__Work instruction__: Write out all entries word for word.

Records from a data source:
━━━━━━━━━━━━━━━━━━━━━━━━━━━━━━

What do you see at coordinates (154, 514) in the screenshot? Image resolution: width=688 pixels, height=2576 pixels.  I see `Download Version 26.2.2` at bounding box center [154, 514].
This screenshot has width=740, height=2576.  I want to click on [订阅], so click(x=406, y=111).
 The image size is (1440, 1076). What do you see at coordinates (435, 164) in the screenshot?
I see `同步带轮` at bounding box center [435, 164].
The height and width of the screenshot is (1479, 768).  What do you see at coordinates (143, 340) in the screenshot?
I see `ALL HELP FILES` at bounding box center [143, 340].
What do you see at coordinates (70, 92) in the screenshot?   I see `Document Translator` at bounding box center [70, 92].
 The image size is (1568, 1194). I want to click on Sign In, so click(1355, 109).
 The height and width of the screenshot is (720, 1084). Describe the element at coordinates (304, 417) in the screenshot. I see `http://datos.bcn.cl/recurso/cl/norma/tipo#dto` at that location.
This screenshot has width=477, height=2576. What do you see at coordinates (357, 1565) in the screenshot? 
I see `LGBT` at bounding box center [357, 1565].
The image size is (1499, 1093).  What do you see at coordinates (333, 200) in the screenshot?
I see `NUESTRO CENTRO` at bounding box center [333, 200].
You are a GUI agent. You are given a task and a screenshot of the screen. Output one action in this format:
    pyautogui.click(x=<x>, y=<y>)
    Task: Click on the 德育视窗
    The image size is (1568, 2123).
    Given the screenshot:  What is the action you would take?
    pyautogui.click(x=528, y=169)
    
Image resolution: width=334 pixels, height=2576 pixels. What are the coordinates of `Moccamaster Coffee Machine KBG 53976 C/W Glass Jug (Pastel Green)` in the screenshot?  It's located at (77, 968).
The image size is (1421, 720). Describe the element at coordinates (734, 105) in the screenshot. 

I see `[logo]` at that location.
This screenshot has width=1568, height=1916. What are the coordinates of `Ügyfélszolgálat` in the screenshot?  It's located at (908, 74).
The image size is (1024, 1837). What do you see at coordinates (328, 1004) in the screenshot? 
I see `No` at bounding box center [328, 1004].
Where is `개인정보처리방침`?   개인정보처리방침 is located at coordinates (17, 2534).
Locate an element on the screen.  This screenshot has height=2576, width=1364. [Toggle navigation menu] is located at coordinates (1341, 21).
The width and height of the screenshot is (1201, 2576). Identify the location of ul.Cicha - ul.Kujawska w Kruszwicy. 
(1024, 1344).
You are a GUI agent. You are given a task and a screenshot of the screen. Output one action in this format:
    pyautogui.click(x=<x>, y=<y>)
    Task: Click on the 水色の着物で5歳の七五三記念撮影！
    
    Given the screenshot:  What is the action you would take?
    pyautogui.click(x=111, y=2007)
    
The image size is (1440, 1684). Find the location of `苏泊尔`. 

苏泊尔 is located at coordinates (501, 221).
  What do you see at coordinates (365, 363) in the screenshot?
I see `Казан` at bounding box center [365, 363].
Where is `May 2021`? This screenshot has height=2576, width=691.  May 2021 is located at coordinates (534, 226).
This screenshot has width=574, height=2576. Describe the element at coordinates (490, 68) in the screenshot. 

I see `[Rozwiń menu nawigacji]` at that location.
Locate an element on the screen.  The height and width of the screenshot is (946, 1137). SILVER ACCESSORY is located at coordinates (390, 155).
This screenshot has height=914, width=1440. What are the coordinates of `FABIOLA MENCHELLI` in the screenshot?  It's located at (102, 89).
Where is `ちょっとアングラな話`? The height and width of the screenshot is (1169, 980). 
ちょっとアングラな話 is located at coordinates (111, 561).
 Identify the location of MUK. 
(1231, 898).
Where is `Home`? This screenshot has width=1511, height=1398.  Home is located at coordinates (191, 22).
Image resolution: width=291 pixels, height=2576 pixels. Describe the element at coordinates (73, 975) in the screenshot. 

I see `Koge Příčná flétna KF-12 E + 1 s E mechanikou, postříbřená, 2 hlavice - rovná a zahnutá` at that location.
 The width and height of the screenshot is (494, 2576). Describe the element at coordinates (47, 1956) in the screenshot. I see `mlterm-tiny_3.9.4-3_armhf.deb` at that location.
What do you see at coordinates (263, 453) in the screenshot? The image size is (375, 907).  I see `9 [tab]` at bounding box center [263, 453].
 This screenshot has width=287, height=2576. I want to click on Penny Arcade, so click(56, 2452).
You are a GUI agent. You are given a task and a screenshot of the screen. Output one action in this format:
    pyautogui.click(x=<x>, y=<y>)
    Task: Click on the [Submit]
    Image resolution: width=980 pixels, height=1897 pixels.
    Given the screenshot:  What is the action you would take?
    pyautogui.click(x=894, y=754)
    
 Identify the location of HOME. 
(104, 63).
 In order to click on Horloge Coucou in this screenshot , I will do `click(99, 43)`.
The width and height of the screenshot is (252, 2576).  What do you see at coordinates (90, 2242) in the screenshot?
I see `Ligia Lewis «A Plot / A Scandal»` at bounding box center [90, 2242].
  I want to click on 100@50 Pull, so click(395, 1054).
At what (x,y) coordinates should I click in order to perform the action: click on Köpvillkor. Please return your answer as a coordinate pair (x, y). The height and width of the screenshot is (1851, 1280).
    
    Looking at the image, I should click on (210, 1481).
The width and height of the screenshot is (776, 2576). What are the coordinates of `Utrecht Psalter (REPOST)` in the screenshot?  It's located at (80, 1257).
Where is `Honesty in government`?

━━━━━━━━━━━━━━━━━━━━━━━━━━━━━━

__Answer to the problem__:
What do you see at coordinates (154, 514) in the screenshot? Image resolution: width=688 pixels, height=2576 pixels.  I see `Download Version 26.2.2` at bounding box center [154, 514].
This screenshot has width=740, height=2576.  I want to click on [订阅], so click(x=406, y=111).
 The image size is (1440, 1076). What do you see at coordinates (435, 164) in the screenshot?
I see `同步带轮` at bounding box center [435, 164].
The height and width of the screenshot is (1479, 768).  What do you see at coordinates (143, 340) in the screenshot?
I see `ALL HELP FILES` at bounding box center [143, 340].
What do you see at coordinates (70, 92) in the screenshot?   I see `Document Translator` at bounding box center [70, 92].
 The image size is (1568, 1194). I want to click on Sign In, so click(1355, 109).
 The height and width of the screenshot is (720, 1084). Describe the element at coordinates (304, 417) in the screenshot. I see `http://datos.bcn.cl/recurso/cl/norma/tipo#dto` at that location.
This screenshot has width=477, height=2576. What do you see at coordinates (357, 1565) in the screenshot? 
I see `LGBT` at bounding box center [357, 1565].
The image size is (1499, 1093).  What do you see at coordinates (333, 200) in the screenshot?
I see `NUESTRO CENTRO` at bounding box center [333, 200].
You are a GUI agent. You are given a task and a screenshot of the screen. Output one action in this format:
    pyautogui.click(x=<x>, y=<y>)
    Task: Click on the 德育视窗
    The image size is (1568, 2123).
    Given the screenshot:  What is the action you would take?
    pyautogui.click(x=528, y=169)
    
Image resolution: width=334 pixels, height=2576 pixels. What are the coordinates of `Moccamaster Coffee Machine KBG 53976 C/W Glass Jug (Pastel Green)` in the screenshot?  It's located at (77, 968).
The image size is (1421, 720). Describe the element at coordinates (734, 105) in the screenshot. 

I see `[logo]` at that location.
This screenshot has width=1568, height=1916. What are the coordinates of `Ügyfélszolgálat` in the screenshot?  It's located at (908, 74).
The image size is (1024, 1837). What do you see at coordinates (328, 1004) in the screenshot? 
I see `No` at bounding box center [328, 1004].
Where is `개인정보처리방침`?   개인정보처리방침 is located at coordinates (17, 2534).
Locate an element on the screen.  This screenshot has height=2576, width=1364. [Toggle navigation menu] is located at coordinates (1341, 21).
The width and height of the screenshot is (1201, 2576). Identify the location of ul.Cicha - ul.Kujawska w Kruszwicy. 
(1024, 1344).
You are a GUI agent. You are given a task and a screenshot of the screen. Output one action in this format:
    pyautogui.click(x=<x>, y=<y>)
    Task: Click on the 水色の着物で5歳の七五三記念撮影！
    
    Given the screenshot:  What is the action you would take?
    pyautogui.click(x=111, y=2007)
    
The image size is (1440, 1684). Find the location of `苏泊尔`. 

苏泊尔 is located at coordinates (501, 221).
  What do you see at coordinates (365, 363) in the screenshot?
I see `Казан` at bounding box center [365, 363].
Where is `May 2021`? This screenshot has height=2576, width=691.  May 2021 is located at coordinates (534, 226).
This screenshot has width=574, height=2576. Describe the element at coordinates (490, 68) in the screenshot. 

I see `[Rozwiń menu nawigacji]` at that location.
Locate an element on the screen.  The height and width of the screenshot is (946, 1137). SILVER ACCESSORY is located at coordinates (390, 155).
This screenshot has height=914, width=1440. What are the coordinates of `FABIOLA MENCHELLI` in the screenshot?  It's located at (102, 89).
Where is `ちょっとアングラな話`? The height and width of the screenshot is (1169, 980). 
ちょっとアングラな話 is located at coordinates (111, 561).
 Identify the location of MUK. 
(1231, 898).
Where is `Home`? This screenshot has width=1511, height=1398.  Home is located at coordinates (191, 22).
Image resolution: width=291 pixels, height=2576 pixels. Describe the element at coordinates (73, 975) in the screenshot. 

I see `Koge Příčná flétna KF-12 E + 1 s E mechanikou, postříbřená, 2 hlavice - rovná a zahnutá` at that location.
 The width and height of the screenshot is (494, 2576). Describe the element at coordinates (47, 1956) in the screenshot. I see `mlterm-tiny_3.9.4-3_armhf.deb` at that location.
What do you see at coordinates (263, 453) in the screenshot? The image size is (375, 907).  I see `9 [tab]` at bounding box center [263, 453].
 This screenshot has width=287, height=2576. I want to click on Penny Arcade, so click(56, 2452).
You are a GUI agent. You are given a task and a screenshot of the screen. Output one action in this format:
    pyautogui.click(x=<x>, y=<y>)
    Task: Click on the [Submit]
    Image resolution: width=980 pixels, height=1897 pixels.
    Given the screenshot:  What is the action you would take?
    pyautogui.click(x=894, y=754)
    
 Identify the location of HOME. 
(104, 63).
 In order to click on Horloge Coucou in this screenshot , I will do `click(99, 43)`.
The width and height of the screenshot is (252, 2576).  What do you see at coordinates (90, 2242) in the screenshot?
I see `Ligia Lewis «A Plot / A Scandal»` at bounding box center [90, 2242].
  I want to click on 100@50 Pull, so click(395, 1054).
At what (x,y) coordinates should I click in order to perform the action: click on Köpvillkor. Please return your answer as a coordinate pair (x, y). The height and width of the screenshot is (1851, 1280).
    
    Looking at the image, I should click on (210, 1481).
The width and height of the screenshot is (776, 2576). What are the coordinates of `Utrecht Psalter (REPOST)` in the screenshot?  It's located at (80, 1257).
Where is `Honesty in government`?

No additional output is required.